Social Story Block and Dice Game
Story Block Toy and Dice Game was developed by professional educators to foster communication and social skills for people with social communication challenges such as Asperger’s Syndrome and Autism Spectrum Disorder. Six 2.25” wooden cubes are imprinted on four sides with a social-communication skill theme, matching illustrations and written scenarios:
- Eye Contact
- Showing (Social Overtures)
- Playing Together (Spontaneous Initiation of Joint Attention)
- Taking Turns in Play (Reciprocal Social Interaction)
- How Do I Feel? (Facial Expressions)
The cubes can be utilized independently or interactively by 2-6 players and a facilitator in a variety of game play activities ranging from rolling the “dice” (cubes) to charades and variations on hide and seek. Each cube provides players opportunities to practice communicating or role-play how it represents their own personal experiences in social situations, or their aspirations in future social interactions utilizing appropriate social skills. The game options provide players the opportunity to process and articulate feelings relating to social situations, practice appropriate social interaction skills, and learn from others when presented with confounding situations. It can be played in a variety of settings.
- Promotes emotional readiness for variety of social situations through rehearsal and role play of scenarios depicted on cubes.
- Through the game’s role plays and interview process, players are provided the opportunity to practice reading and interpreting facial expressions and the emotions attached to them in order to react and respond appropriately.
- Through the game’s role plays and interview process, players practice identifying social and environmental stimuli that trigger emotions which interfere with reciprocal social engagement and develop coping mechanisms with the guidance of a facilitator or other game players.
- Act out scenarios on different blocks to answer the question: "What does sharing or making eye contact actually look like and how does it make the player and other players feel?"
- Use dolls or puppets to act out scenarios.
- Hide blocks in sensory bin to select the scenario dice rather than rolling them.
- Introduce concepts or game versions over time (limit the number /types of blocks during play to those concepts player(s) are familiar with when first learning game).
- Facilitator should practice with players independently before player works within group.
- Limit size of group when first learning game (2-6 players) to build confidence in familiarity with nature of game expectations.
- Group players in teams to share the load of answering game questions or role-playing.
- Promotes use and recognition of facial expressions and other nonverbal cues utilized during daily social exchanges through the rehearsal and role play of cube scenarios, typically with facilitator assistance.
- Promotes reciprocal communication development by requiring players to ask and answer questions based on the cube scenarios.
- Promotes the breakdown of social indifference by providing clear illustrations and explanations of social “rules”, thus creating more sure-footing for initiating social contact.
- Allow participant to choose block, look at picture only and verbally describe the scenario and its meaning.
- Using the ‘how do I feel?’ block, have facilitator imitate expressions with their face. Ask participant to say the feeling out loud or point to on block.
- Have participant tell a story of a time they encountered scenarios.

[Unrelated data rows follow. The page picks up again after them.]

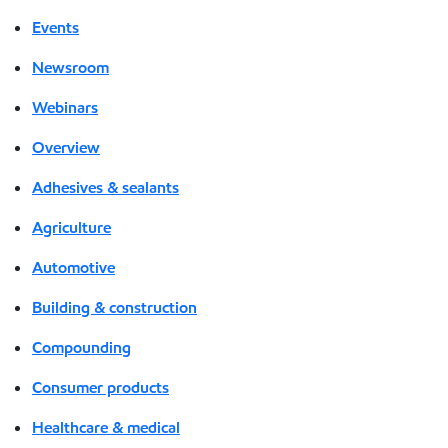
Events
Newsroom
Webinars
Overview
Adhesives & sealants
Agriculture
Automotive
Building & construction
Compounding
Consumer products
Healthcare & medical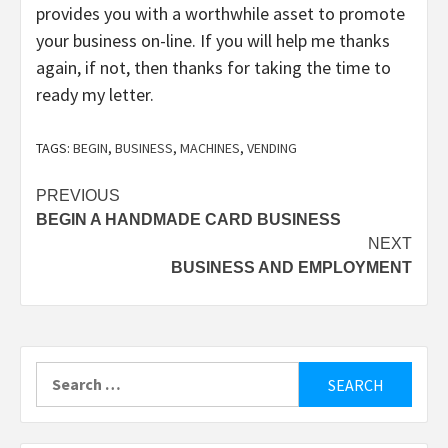
provides you with a worthwhile asset to promote
your business on-line. If you will help me thanks
again, if not, then thanks for taking the time to
ready my letter.
TAGS:
BEGIN
,
BUSINESS
,
MACHINES
,
VENDING
Post
PREVIOUS
BEGIN A HANDMADE CARD BUSINESS
navigation
NEXT
BUSINESS AND EMPLOYMENT
Search
for: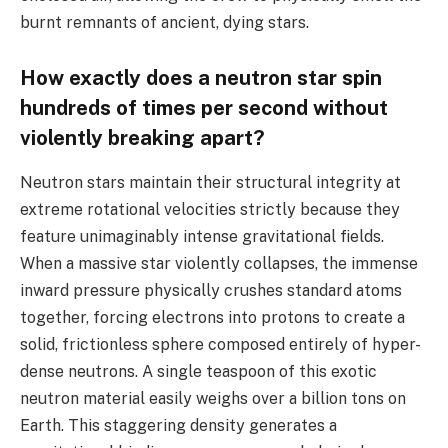
burnt remnants of ancient, dying stars.
How exactly does a neutron star spin
hundreds of times per second without
violently breaking apart?
Neutron stars maintain their structural integrity at
extreme rotational velocities strictly because they
feature unimaginably intense gravitational fields.
When a massive star violently collapses, the immense
inward pressure physically crushes standard atoms
together, forcing electrons into protons to create a
solid, frictionless sphere composed entirely of hyper-
dense neutrons. A single teaspoon of this exotic
neutron material easily weighs over a billion tons on
Earth. This staggering density generates a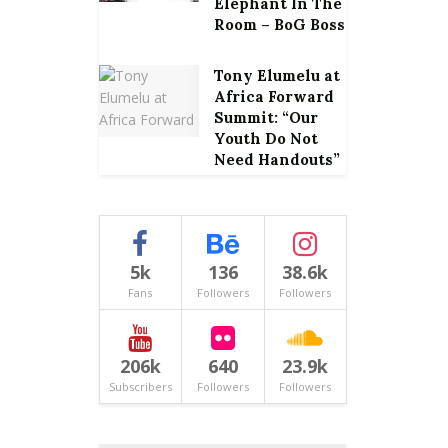
Elephant In The
Room – BoG Boss
Tony Elumelu at
Africa Forward
Summit: “Our
Youth Do Not
Need Handouts”
5k
136
38.6k
Fans
Followers
Followers
206k
640
23.9k
Subscribers
Followers
Followers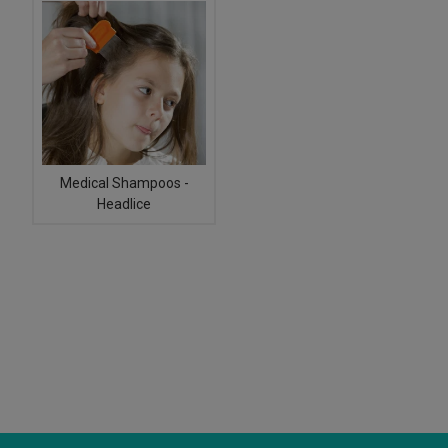
Medical Shampoos -
Headlice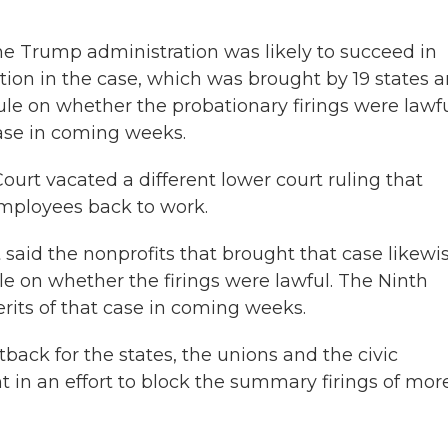
 the Trump administration was likely to succeed in
ction in the case, which was brought by 19 states 
rule on whether the probationary firings were lawfu
case in coming weeks.
urt vacated a different lower court ruling that
 employees back to work.
said the nonprofits that brought that case likewi
ule on whether the firings were lawful. The Ninth
erits of that case in coming weeks.
tback for the states, the unions and the civic
 in an effort to block the summary firings of mor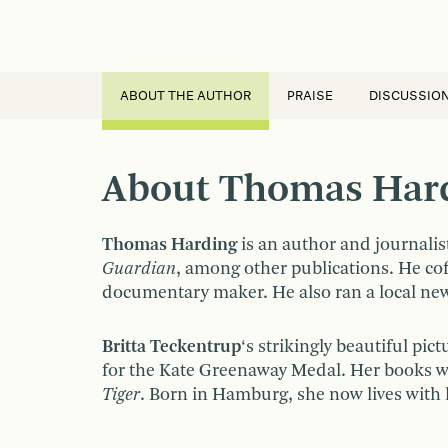
ABOUT THE AUTHOR
PRAISE
DISCUSSIO
About Thomas Hardi
Thomas Harding
is an author and journalis
Guardian
, among other publications. He co
documentary maker. He also ran a local news
Britta Teckentrup
‘s strikingly beautiful pi
for the Kate Greenaway Medal. Her books 
Tiger
. Born in Hamburg, she now lives with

- Allow for provision of picture icons or stacks of ready words from which to select to provide answers to questions on die or posed by players / facilitator\
- In advance of game, create enlarged copies of sides of blocks and provide written or illustrated prompts from which players can decode scenario or from which he / she can select to answer game questions.
- Facilitates comprehension of social “rules” through clear, thoughtful written first-person stories and illustrations, and then reinforced through the game’s role plays and interview-style play.
- Facilitates the development of players’ social environment analytical skills through examination of the cubes’ scenarios and subsequent role plays and interview-style play.
- Facilitates the development of problem-solving skills through players’ answering of questions related to the cubes’ scenarios and how players would chose to act given a particular social situation.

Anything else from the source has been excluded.